One area that caught my interest was BRAF mutations in colorectal cancer. Given the justifiable excitement around BRAF-mutated malignant melanoma responses with vemurafenib, I was curious about BRAF mutation in CRC. Here's my notes--
- 5% to 10% of CRCs have the BRAF mutation and the predominant mutation is similar to that seen in a large minority of melanomas, viz, the V600E mutation.
- Activating mutations in BRAF lead to constitutive activation of downstream signaling through the MAPK/MEK/ERK pathway.
- Recognition of this led to reflexive testing for BRAF if a CRC tumor was found to be KRAS-wildtype, since BRAF-mutant tumors would also be resistant to therapy with cetuximab similar to KRAS-mutant tumors.

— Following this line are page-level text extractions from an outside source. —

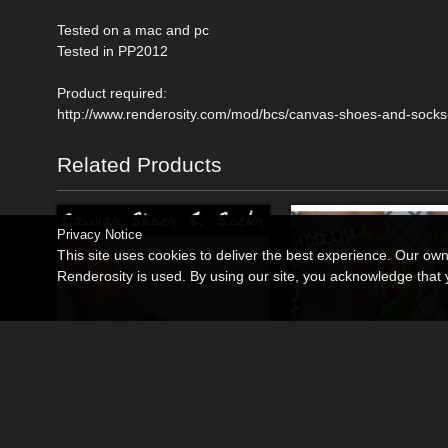
Tested on a mac and pc
Tested in PP2012
Product required:
http://www.renderosity.com/mod/bcs/canvas-shoes-and-socks
Related Products
Privacy Notice
This site uses cookies to deliver the best experience. Our ow
Renderosity is used. By using our site, you acknowledge tha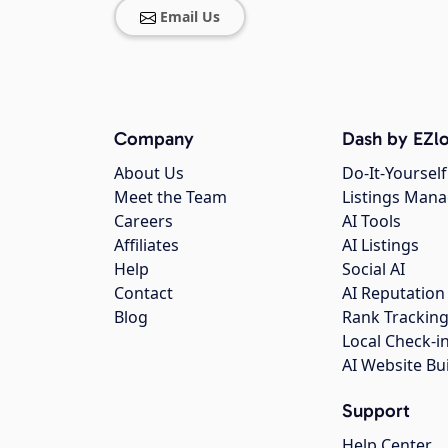
Email Us
Company
Dash by EZlo
About Us
Do-It-Yourself
Meet the Team
Listings Man
Careers
AI Tools
Affiliates
AI Listings
Help
Social AI
Contact
AI Reputation
Blog
Rank Trackin
Local Check-i
AI Website Bu
Support
Help Center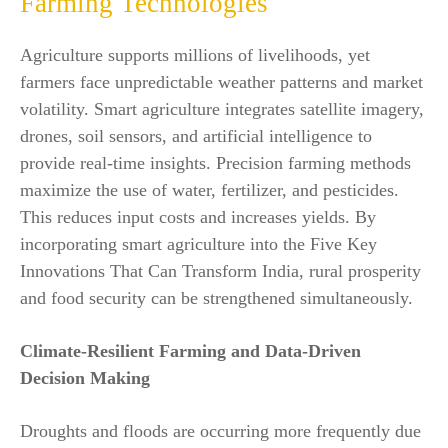
Farming Technologies
Agriculture supports millions of livelihoods, yet
farmers face unpredictable weather patterns and market
volatility. Smart agriculture integrates satellite imagery,
drones, soil sensors, and artificial intelligence to
provide real-time insights. Precision farming methods
maximize the use of water, fertilizer, and pesticides.
This reduces input costs and increases yields. By
incorporating smart agriculture into the Five Key
Innovations That Can Transform India, rural prosperity
and food security can be strengthened simultaneously.
Climate-Resilient Farming and Data-Driven
Decision Making
Droughts and floods are occurring more frequently due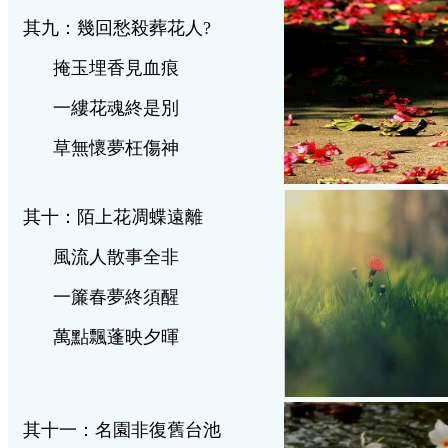
其九：幾回愁殺葬花人
?
掩玉埋香見血痕
一縷花魂終是別
草無懷夢枉傷神
其十：陌上花凋蝶遠離
風流人散事全非
一簾春夢終須醒
萬點飄蓬映夕暉
其十一：名園非復舊台池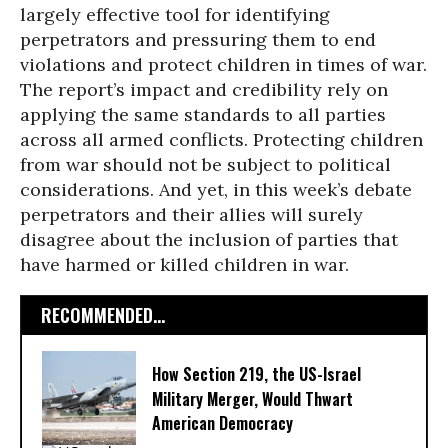
largely effective tool for identifying
perpetrators and pressuring them to end
violations and protect children in times of war.
The report’s impact and credibility rely on
applying the same standards to all parties
across all armed conflicts. Protecting children
from war should not be subject to political
considerations. And yet, in this week’s debate
perpetrators and their allies will surely
disagree about the inclusion of parties that
have harmed or killed children in war.
RECOMMENDED...
How Section 219, the US-Israel
Military Merger, Would Thwart
American Democracy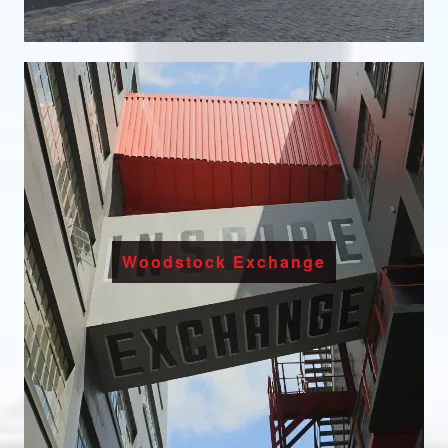
Woodstock Exchange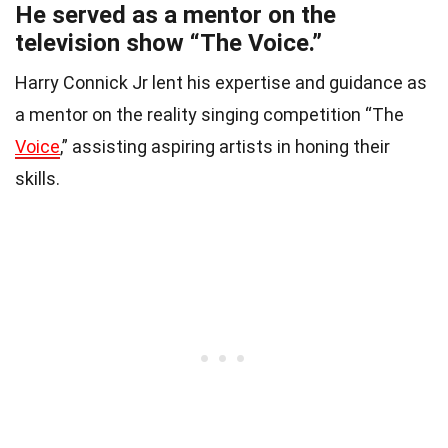
He served as a mentor on the
television show “The Voice.”
Harry Connick Jr lent his expertise and guidance as
a mentor on the reality singing competition “The
Voice
,” assisting aspiring artists in honing their
skills.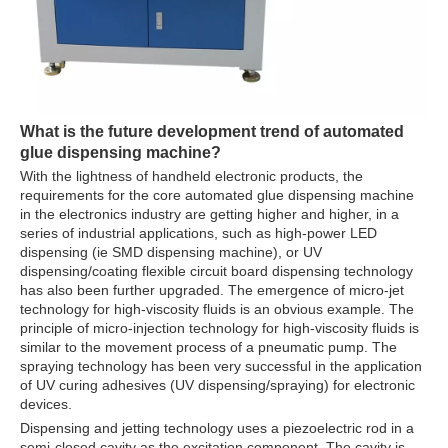
What is the future development trend of
automated
glue dispensing machine
?
With the lightness of handheld electronic products, the
requirements for the core automated glue dispensing machine
in the electronics industry are getting higher and higher, in a
series of industrial applications, such as high-power LED
dispensing (ie SMD dispensing machine), or UV
dispensing/coating flexible circuit board dispensing technology
has also been further upgraded. The emergence of micro-jet
technology for high-viscosity fluids is an obvious example. The
principle of micro-injection technology for high-viscosity fluids is
similar to the movement process of a pneumatic pump. The
spraying technology has been very successful in the application
of UV curing adhesives (UV dispensing/spraying) for electronic
devices.
Dispensing and jetting technology uses a piezoelectric rod in a
semi-closed cavity as the excitation component. The cavity is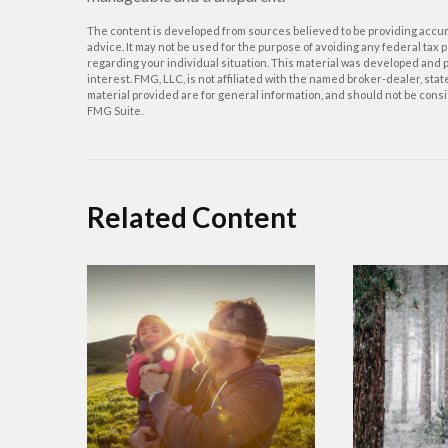
The content is developed from sources believed to be providing accurat
advice. It may not be used for the purpose of avoiding any federal tax p
regarding your individual situation. This material was developed and p
interest. FMG, LLC, is not affiliated with the named broker-dealer, st
material provided are for general information, and should not be consid
FMG Suite.
Related Content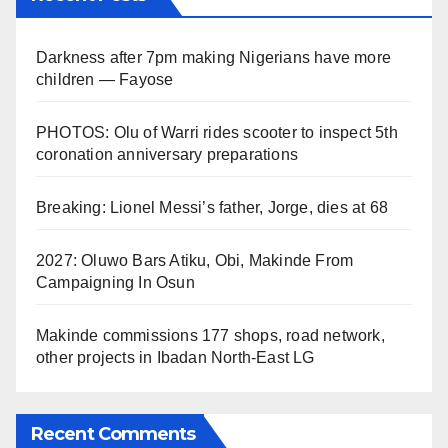
Darkness after 7pm making Nigerians have more
children — Fayose
PHOTOS: Olu of Warri rides scooter to inspect 5th
coronation anniversary preparations
Breaking: Lionel Messi’s father, Jorge, dies at 68
2027: Oluwo Bars Atiku, Obi, Makinde From
Campaigning In Osun
Makinde commissions 177 shops, road network,
other projects in Ibadan North-East LG
Recent Comments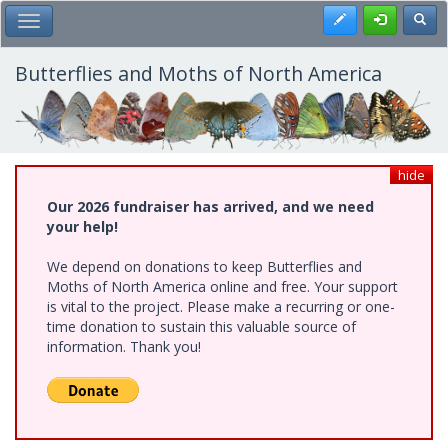
Skip
Register
Toggl
Toggle Main Menu
to
main
content
Butterflies and Moths of North America
hide
Our 2026 fundraiser has arrived, and we need
your help!
We depend on donations to keep Butterflies and
Moths of North America online and free. Your support
is vital to the project. Please make a recurring or one-
time donation to sustain this valuable source of
information. Thank you!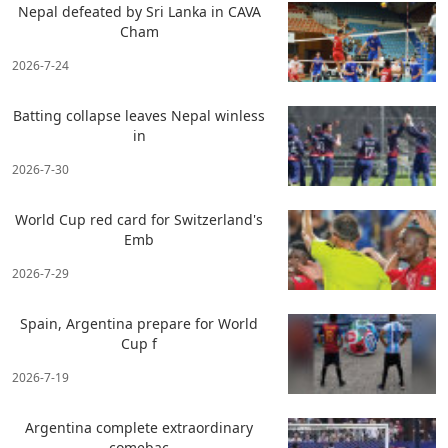
Nepal defeated by Sri Lanka in CAVA
Cham
2026-7-24
Batting collapse leaves Nepal winless
in
2026-7-30
World Cup red card for Switzerland's
Emb
2026-7-29
Spain, Argentina prepare for World
Cup f
2026-7-19
Argentina complete extraordinary
comebac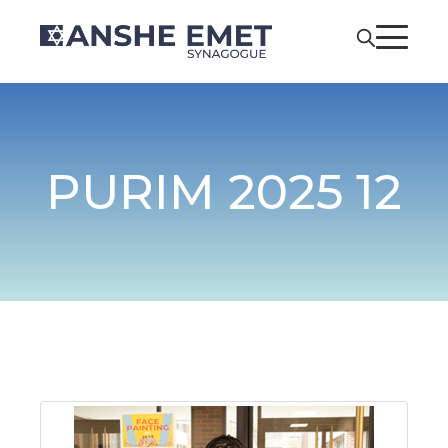
PURIM 2025 12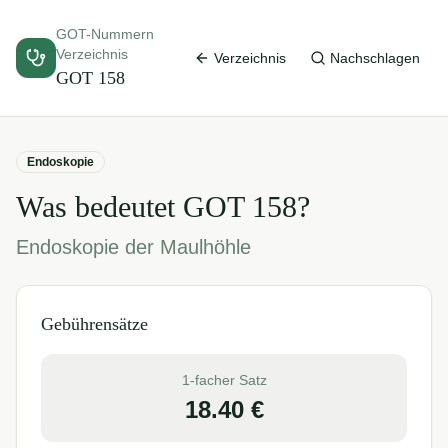
GOT-Nummern
Verzeichnis
Verzeichnis
Nachschlagen
GOT
158
Endoskopie
Was bedeutet GOT
158
?
Endoskopie der Maulhöhle
Gebührensätze
1-facher Satz
18.40
€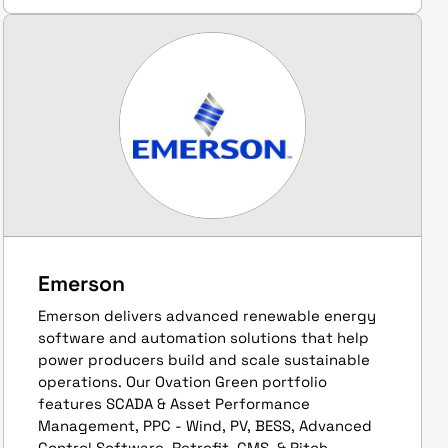
Emerson
Emerson delivers advanced renewable energy
software and automation solutions that help
power producers build and scale sustainable
operations. Our Ovation Green portfolio
features SCADA & Asset Performance
Management, PPC - Wind, PV, BESS, Advanced
Control Software, Retrofit, CMS, & Pitch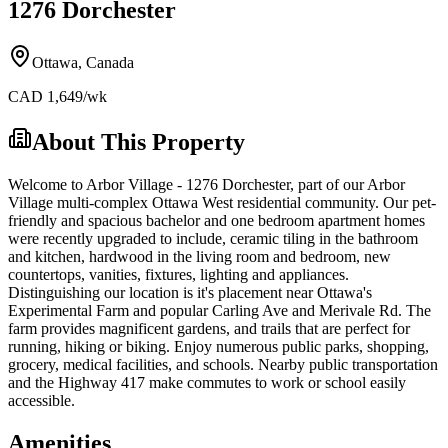
1276 Dorchester
Ottawa
,
Canada
CAD
1,649
/wk
About This Property
Welcome to Arbor Village - 1276 Dorchester, part of our Arbor
Village multi-complex Ottawa West residential community. Our pet-
friendly and spacious bachelor and one bedroom apartment homes
were recently upgraded to include, ceramic tiling in the bathroom
and kitchen, hardwood in the living room and bedroom, new
countertops, vanities, fixtures, lighting and appliances.
Distinguishing our location is it's placement near Ottawa's
Experimental Farm and popular Carling Ave and Merivale Rd. The
farm provides magnificent gardens, and trails that are perfect for
running, hiking or biking. Enjoy numerous public parks, shopping,
grocery, medical facilities, and schools. Nearby public transportation
and the Highway 417 make commutes to work or school easily
accessible.
Amenities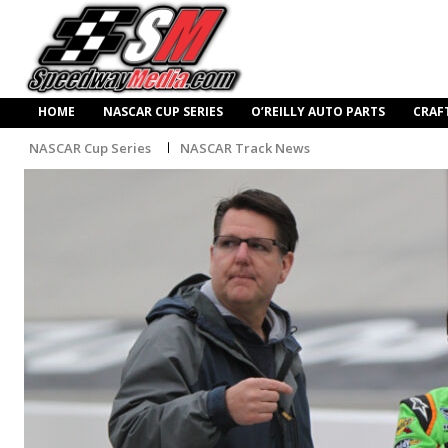
HOME
NASCAR CUP SERIES
O’REILLY AUTO PARTS
CRAF
NASCAR Cup Series
NASCAR Track News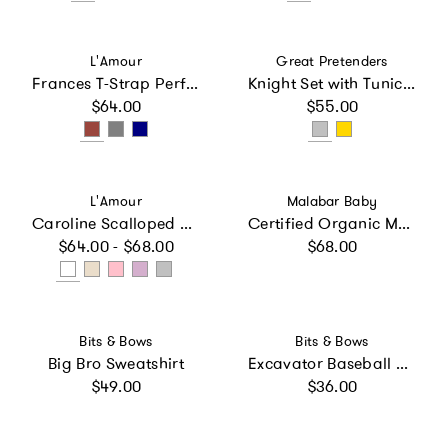
Vendor:
Vendor:
L'Amour
Great Pretenders
Frances T-Strap Perforated Mary Jane
Knight Set with Tunic, Cape and Crown
Regular price
Regular price
$64.00
$55.00
Vendor:
Vendor:
L'Amour
Malabar Baby
Caroline Scalloped Sneaker
Certified Organic Muslin Reversible Bath Robe
Regular price
Regular price
$64.00 - $68.00
$68.00
Vendor:
Vendor:
Bits & Bows
Bits & Bows
Big Bro Sweatshirt
Excavator Baseball Hat
Regular price
Regular price
$49.00
$36.00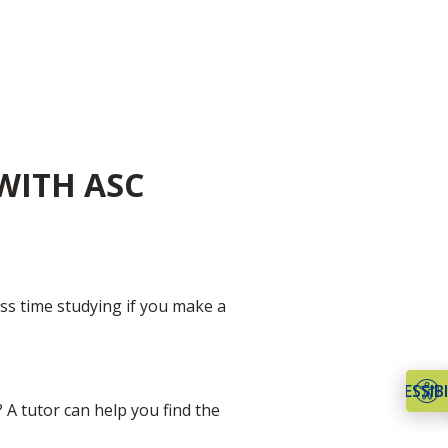
WITH ASC
ss time studying if you make a
ACCESSIBI
 A tutor can help you find the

- BRAF mutation appears to occur early in CRC progression and is associated with CpG island methylation.
- It leads to serrated adenoma-type polyps that have defective mismatch repair leading to a tumor that displays microsatellite instability.
- Important clinicopathologic associations: female gender, older age, right-sided location, high histologic grade, MSI-high--but not HNPCC.
- Advanced stage BRAF-mutated tumors have a poor prognosis: in a study of 524 patients with metastatic CRC (mCRC) by Tran et al. in Cancer (2011), OS for patients with BRAF-mutant tumors was 10.4 months versus 34.7 months in patients with BRAF-wild type tumors.
- Unlike the 81% response rate with vemurafinib in BRAF-mutated melanomas, the response rate in patients with mCRC is only about 5%.
- ?more heterogenous distribution of BRAF mutation in CRC
- similar mutations do not equal similar tumor biology (and thus) response to same targeted therapy
- In CRC (and in general?), mutations need to be viewed in context of other signaling pathways--
- Data from CRC cell lines and clinical tissue specimens show that BRAF mutation alone is insufficient for vemurafinib sensitivity: CRC can escape through activation of the PTEN/PI3K/AKT pathway and feedback activation of EGFR or other RTKs. This suggests multiple pathway inhibition as a possible therapeutic strategy in BRAF-mutant CRC.